Directions for this task:
Print all of the data exactly as written.

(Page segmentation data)
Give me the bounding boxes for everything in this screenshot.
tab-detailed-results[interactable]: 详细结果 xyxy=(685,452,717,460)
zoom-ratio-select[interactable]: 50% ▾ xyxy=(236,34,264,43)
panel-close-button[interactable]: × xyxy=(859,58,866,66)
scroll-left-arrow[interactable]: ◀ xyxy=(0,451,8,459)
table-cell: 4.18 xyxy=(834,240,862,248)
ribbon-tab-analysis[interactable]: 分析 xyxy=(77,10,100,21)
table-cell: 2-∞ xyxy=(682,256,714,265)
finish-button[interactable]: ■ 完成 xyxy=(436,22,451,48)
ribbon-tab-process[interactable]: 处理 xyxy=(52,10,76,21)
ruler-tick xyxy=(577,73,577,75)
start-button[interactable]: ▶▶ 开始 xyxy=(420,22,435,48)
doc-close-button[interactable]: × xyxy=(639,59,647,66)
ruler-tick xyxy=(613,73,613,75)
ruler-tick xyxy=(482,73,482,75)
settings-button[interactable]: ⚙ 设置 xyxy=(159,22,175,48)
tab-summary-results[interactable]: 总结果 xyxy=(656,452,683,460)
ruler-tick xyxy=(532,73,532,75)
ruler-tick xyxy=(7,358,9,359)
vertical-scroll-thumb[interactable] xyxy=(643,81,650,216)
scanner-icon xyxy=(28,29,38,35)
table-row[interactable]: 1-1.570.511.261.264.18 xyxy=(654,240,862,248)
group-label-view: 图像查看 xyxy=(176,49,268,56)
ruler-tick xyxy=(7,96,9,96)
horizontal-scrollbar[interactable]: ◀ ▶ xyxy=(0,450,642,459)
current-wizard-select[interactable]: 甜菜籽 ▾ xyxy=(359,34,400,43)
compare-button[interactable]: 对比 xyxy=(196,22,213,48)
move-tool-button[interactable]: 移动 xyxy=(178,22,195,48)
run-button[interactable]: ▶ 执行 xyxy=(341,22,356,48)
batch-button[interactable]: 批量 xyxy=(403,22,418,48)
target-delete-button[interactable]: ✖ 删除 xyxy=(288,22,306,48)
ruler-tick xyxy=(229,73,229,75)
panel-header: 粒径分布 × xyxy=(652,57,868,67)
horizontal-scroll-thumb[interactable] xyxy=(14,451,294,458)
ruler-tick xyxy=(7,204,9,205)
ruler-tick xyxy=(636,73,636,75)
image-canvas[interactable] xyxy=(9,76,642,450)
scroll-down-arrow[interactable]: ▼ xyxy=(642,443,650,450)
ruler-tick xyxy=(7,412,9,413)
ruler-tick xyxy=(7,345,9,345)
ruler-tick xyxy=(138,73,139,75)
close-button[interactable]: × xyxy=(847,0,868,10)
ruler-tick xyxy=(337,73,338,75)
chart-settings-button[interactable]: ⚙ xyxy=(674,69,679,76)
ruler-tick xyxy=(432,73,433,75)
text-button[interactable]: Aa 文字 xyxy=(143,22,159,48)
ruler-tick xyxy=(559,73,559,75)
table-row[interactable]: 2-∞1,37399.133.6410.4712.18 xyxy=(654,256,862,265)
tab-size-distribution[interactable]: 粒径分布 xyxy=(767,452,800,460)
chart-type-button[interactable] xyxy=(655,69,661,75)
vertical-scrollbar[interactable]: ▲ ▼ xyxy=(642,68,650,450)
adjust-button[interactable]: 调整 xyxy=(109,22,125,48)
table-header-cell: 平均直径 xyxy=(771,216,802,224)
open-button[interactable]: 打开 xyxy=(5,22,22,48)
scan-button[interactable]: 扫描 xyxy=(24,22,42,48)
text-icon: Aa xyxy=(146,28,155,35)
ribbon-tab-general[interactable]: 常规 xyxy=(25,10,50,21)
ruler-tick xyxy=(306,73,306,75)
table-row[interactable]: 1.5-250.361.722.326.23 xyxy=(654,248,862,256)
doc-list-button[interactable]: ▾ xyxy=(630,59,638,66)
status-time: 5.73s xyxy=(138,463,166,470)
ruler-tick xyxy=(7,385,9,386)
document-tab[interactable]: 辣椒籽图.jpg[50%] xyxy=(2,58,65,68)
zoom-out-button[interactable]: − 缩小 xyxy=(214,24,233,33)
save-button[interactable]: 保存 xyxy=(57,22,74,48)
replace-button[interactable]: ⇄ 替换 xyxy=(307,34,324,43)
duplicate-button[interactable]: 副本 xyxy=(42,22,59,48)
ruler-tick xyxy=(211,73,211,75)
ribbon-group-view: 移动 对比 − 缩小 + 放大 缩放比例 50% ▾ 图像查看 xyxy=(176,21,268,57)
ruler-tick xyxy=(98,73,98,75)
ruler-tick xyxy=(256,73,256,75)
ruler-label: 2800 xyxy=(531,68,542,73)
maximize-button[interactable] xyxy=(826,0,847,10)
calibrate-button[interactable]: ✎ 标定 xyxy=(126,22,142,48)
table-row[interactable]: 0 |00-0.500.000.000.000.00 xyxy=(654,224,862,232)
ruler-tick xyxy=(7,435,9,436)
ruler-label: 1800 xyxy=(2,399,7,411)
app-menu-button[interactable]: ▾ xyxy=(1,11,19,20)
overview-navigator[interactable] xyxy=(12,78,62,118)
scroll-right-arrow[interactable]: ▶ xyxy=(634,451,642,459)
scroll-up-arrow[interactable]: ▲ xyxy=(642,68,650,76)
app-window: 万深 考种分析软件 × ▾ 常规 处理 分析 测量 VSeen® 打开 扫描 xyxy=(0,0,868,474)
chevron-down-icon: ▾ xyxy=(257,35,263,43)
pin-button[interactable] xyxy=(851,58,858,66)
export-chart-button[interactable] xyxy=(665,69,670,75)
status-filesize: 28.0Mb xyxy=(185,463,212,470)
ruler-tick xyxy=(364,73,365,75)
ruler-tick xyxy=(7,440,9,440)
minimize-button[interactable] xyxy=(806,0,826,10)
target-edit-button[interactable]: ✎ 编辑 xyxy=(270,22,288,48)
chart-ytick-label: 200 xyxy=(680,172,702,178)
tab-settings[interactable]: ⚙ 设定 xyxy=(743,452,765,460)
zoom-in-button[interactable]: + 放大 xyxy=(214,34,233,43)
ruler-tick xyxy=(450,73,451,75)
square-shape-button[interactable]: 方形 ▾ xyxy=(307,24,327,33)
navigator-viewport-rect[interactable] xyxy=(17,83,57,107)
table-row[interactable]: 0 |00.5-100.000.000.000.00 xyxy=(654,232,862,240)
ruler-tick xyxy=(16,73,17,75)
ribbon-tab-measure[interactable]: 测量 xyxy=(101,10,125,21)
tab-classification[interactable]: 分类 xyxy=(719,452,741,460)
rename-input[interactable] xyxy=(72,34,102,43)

Response area:
Give me the bounding boxes for everything in this screenshot.
tab-detailed-results[interactable]: 详细结果 xyxy=(685,452,717,460)
zoom-ratio-select[interactable]: 50% ▾ xyxy=(236,34,264,43)
panel-close-button[interactable]: × xyxy=(859,58,866,66)
scroll-left-arrow[interactable]: ◀ xyxy=(0,451,8,459)
table-cell: 4.18 xyxy=(834,240,862,248)
ribbon-tab-analysis[interactable]: 分析 xyxy=(77,10,100,21)
table-cell: 2-∞ xyxy=(682,256,714,265)
finish-button[interactable]: ■ 完成 xyxy=(436,22,451,48)
ribbon-tab-process[interactable]: 处理 xyxy=(52,10,76,21)
ruler-tick xyxy=(577,73,577,75)
start-button[interactable]: ▶▶ 开始 xyxy=(420,22,435,48)
doc-close-button[interactable]: × xyxy=(639,59,647,66)
ruler-tick xyxy=(613,73,613,75)
ruler-tick xyxy=(482,73,482,75)
settings-button[interactable]: ⚙ 设置 xyxy=(159,22,175,48)
tab-summary-results[interactable]: 总结果 xyxy=(656,452,683,460)
ruler-tick xyxy=(532,73,532,75)
ruler-tick xyxy=(7,358,9,359)
vertical-scroll-thumb[interactable] xyxy=(643,81,650,216)
scanner-icon xyxy=(28,29,38,35)
table-row[interactable]: 1-1.570.511.261.264.18 xyxy=(654,240,862,248)
group-label-view: 图像查看 xyxy=(176,49,268,56)
ruler-tick xyxy=(7,96,9,96)
horizontal-scrollbar[interactable]: ◀ ▶ xyxy=(0,450,642,459)
current-wizard-select[interactable]: 甜菜籽 ▾ xyxy=(359,34,400,43)
compare-button[interactable]: 对比 xyxy=(196,22,213,48)
move-tool-button[interactable]: 移动 xyxy=(178,22,195,48)
run-button[interactable]: ▶ 执行 xyxy=(341,22,356,48)
batch-button[interactable]: 批量 xyxy=(403,22,418,48)
target-delete-button[interactable]: ✖ 删除 xyxy=(288,22,306,48)
ruler-tick xyxy=(229,73,229,75)
panel-header: 粒径分布 × xyxy=(652,57,868,67)
horizontal-scroll-thumb[interactable] xyxy=(14,451,294,458)
ruler-tick xyxy=(7,204,9,205)
ruler-tick xyxy=(636,73,636,75)
image-canvas[interactable] xyxy=(9,76,642,450)
scroll-down-arrow[interactable]: ▼ xyxy=(642,443,650,450)
ruler-tick xyxy=(7,412,9,413)
ruler-tick xyxy=(7,345,9,345)
ruler-tick xyxy=(138,73,139,75)
close-button[interactable]: × xyxy=(847,0,868,10)
ruler-tick xyxy=(337,73,338,75)
chart-settings-button[interactable]: ⚙ xyxy=(674,69,679,76)
ruler-tick xyxy=(432,73,433,75)
text-button[interactable]: Aa 文字 xyxy=(143,22,159,48)
ruler-tick xyxy=(559,73,559,75)
table-row[interactable]: 2-∞1,37399.133.6410.4712.18 xyxy=(654,256,862,265)
tab-size-distribution[interactable]: 粒径分布 xyxy=(767,452,800,460)
chart-type-button[interactable] xyxy=(655,69,661,75)
vertical-scrollbar[interactable]: ▲ ▼ xyxy=(642,68,650,450)
adjust-button[interactable]: 调整 xyxy=(109,22,125,48)
table-header-cell: 平均直径 xyxy=(771,216,802,224)
open-button[interactable]: 打开 xyxy=(5,22,22,48)
scan-button[interactable]: 扫描 xyxy=(24,22,42,48)
text-icon: Aa xyxy=(146,28,155,35)
ribbon-tab-general[interactable]: 常规 xyxy=(25,10,50,21)
ruler-tick xyxy=(306,73,306,75)
table-row[interactable]: 1.5-250.361.722.326.23 xyxy=(654,248,862,256)
doc-list-button[interactable]: ▾ xyxy=(630,59,638,66)
status-time: 5.73s xyxy=(138,463,166,470)
ruler-tick xyxy=(7,385,9,386)
document-tab[interactable]: 辣椒籽图.jpg[50%] xyxy=(2,58,65,68)
zoom-out-button[interactable]: − 缩小 xyxy=(214,24,233,33)
save-button[interactable]: 保存 xyxy=(57,22,74,48)
replace-button[interactable]: ⇄ 替换 xyxy=(307,34,324,43)
duplicate-button[interactable]: 副本 xyxy=(42,22,59,48)
ruler-tick xyxy=(211,73,211,75)
ribbon-group-view: 移动 对比 − 缩小 + 放大 缩放比例 50% ▾ 图像查看 xyxy=(176,21,268,57)
ruler-tick xyxy=(98,73,98,75)
ruler-tick xyxy=(256,73,256,75)
ruler-label: 2800 xyxy=(531,68,542,73)
maximize-button[interactable] xyxy=(826,0,847,10)
calibrate-button[interactable]: ✎ 标定 xyxy=(126,22,142,48)
table-row[interactable]: 0 |00-0.500.000.000.000.00 xyxy=(654,224,862,232)
ruler-tick xyxy=(7,435,9,436)
ruler-label: 1800 xyxy=(2,399,7,411)
app-menu-button[interactable]: ▾ xyxy=(1,11,19,20)
overview-navigator[interactable] xyxy=(12,78,62,118)
scroll-right-arrow[interactable]: ▶ xyxy=(634,451,642,459)
scroll-up-arrow[interactable]: ▲ xyxy=(642,68,650,76)
app-window: 万深 考种分析软件 × ▾ 常规 处理 分析 测量 VSeen® 打开 扫描 xyxy=(0,0,868,474)
chevron-down-icon: ▾ xyxy=(257,35,263,43)
pin-button[interactable] xyxy=(851,58,858,66)
export-chart-button[interactable] xyxy=(665,69,670,75)
status-filesize: 28.0Mb xyxy=(185,463,212,470)
ruler-tick xyxy=(364,73,365,75)
ruler-tick xyxy=(7,440,9,440)
minimize-button[interactable] xyxy=(806,0,826,10)
target-edit-button[interactable]: ✎ 编辑 xyxy=(270,22,288,48)
chart-ytick-label: 200 xyxy=(680,172,702,178)
tab-settings[interactable]: ⚙ 设定 xyxy=(743,452,765,460)
zoom-in-button[interactable]: + 放大 xyxy=(214,34,233,43)
ruler-tick xyxy=(450,73,451,75)
square-shape-button[interactable]: 方形 ▾ xyxy=(307,24,327,33)
navigator-viewport-rect[interactable] xyxy=(17,83,57,107)
table-row[interactable]: 0 |00.5-100.000.000.000.00 xyxy=(654,232,862,240)
ruler-tick xyxy=(16,73,17,75)
ribbon-tab-measure[interactable]: 测量 xyxy=(101,10,125,21)
tab-classification[interactable]: 分类 xyxy=(719,452,741,460)
rename-input[interactable] xyxy=(72,34,102,43)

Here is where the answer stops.